____ RECORDS TO USE
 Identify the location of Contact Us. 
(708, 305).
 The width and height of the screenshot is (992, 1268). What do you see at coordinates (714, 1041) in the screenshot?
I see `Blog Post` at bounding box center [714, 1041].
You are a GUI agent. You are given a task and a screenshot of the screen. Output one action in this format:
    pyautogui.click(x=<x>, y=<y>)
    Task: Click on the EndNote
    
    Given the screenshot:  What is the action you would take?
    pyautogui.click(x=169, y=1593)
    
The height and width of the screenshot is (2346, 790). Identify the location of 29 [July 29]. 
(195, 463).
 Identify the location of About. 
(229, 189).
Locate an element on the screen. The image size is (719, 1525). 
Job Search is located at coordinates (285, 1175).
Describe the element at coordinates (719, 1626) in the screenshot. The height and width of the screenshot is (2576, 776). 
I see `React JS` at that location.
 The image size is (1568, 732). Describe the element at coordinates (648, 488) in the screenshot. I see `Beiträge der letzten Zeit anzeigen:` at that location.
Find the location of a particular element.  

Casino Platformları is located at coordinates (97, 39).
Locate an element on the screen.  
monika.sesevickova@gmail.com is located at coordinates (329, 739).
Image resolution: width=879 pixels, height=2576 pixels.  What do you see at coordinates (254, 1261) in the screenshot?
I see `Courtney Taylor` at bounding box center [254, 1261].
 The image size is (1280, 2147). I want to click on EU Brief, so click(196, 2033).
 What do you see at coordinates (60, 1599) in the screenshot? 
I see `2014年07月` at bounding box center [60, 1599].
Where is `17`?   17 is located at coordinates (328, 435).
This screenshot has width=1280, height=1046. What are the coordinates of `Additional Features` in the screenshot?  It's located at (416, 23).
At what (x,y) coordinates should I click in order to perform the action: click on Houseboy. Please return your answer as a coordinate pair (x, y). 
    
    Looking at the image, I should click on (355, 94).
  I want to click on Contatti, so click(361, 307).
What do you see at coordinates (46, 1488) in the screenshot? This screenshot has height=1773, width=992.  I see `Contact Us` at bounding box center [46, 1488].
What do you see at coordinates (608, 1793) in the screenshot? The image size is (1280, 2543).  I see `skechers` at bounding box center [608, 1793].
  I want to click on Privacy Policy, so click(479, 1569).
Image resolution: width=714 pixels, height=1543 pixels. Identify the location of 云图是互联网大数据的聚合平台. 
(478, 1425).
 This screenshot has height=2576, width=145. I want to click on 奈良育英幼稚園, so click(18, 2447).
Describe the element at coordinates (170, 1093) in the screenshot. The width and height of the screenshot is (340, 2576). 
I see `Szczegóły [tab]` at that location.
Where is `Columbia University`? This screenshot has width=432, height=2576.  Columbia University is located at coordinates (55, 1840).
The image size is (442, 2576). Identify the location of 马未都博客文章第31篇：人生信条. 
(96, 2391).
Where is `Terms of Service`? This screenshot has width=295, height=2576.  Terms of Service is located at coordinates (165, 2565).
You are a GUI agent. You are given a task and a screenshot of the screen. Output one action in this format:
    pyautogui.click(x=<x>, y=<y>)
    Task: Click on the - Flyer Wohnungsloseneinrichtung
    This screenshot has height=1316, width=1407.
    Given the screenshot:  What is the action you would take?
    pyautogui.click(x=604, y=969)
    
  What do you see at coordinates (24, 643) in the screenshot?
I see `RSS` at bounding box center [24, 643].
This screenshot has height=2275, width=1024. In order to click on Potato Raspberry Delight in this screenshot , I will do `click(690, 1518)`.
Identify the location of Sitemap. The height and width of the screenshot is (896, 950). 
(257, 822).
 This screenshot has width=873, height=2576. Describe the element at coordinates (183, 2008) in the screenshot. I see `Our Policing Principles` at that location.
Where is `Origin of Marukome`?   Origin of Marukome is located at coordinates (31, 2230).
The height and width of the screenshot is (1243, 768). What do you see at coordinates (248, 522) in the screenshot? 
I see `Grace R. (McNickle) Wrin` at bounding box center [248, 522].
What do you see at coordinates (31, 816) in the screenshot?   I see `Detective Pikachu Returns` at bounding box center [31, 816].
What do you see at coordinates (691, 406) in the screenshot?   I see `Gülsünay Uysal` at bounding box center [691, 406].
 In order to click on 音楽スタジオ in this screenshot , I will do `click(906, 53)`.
________
» **WORK TO BE COMPLETED**: From the line containing "What do you see at coordinates (691, 406)" down to the last line, reproduce the records exactly. Include both ends.

» **EXERCISE OUTPUT**:
What do you see at coordinates (691, 406) in the screenshot?   I see `Gülsünay Uysal` at bounding box center [691, 406].
 In order to click on 音楽スタジオ in this screenshot , I will do `click(906, 53)`.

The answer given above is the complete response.